About this task: Copy each line below as written, but skip the pictures.

Dataset records:
══════════

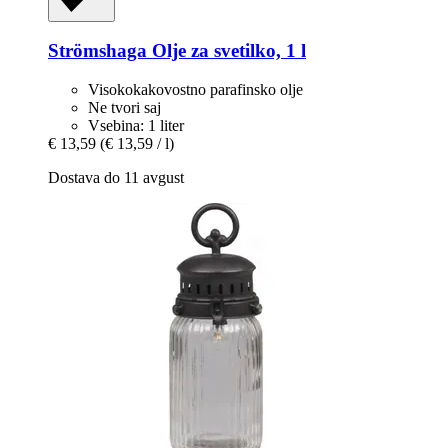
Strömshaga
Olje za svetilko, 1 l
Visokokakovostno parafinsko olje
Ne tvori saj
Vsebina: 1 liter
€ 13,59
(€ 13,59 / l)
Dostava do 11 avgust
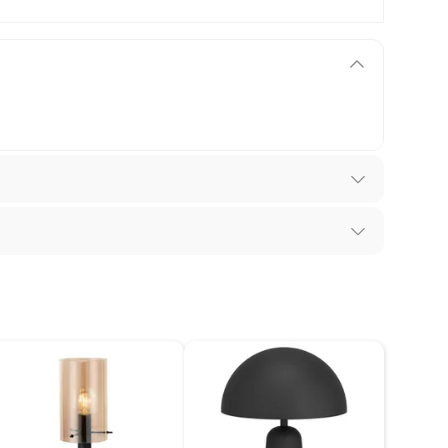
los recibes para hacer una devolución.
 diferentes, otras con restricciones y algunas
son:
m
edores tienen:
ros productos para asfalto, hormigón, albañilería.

══════════

Reply to the exercise:
Strömshaga
Olje za svetilko, 1 l
Visokokakovostno parafinsko olje
Ne tvori saj
Vsebina: 1 liter
€ 13,59
(€ 13,59 / l)
Dostava do 11 avgust
los recibes para hacer una devolución.
 diferentes, otras con restricciones y algunas
son:
m
edores tienen:
ros productos para asfalto, hormigón, albañilería.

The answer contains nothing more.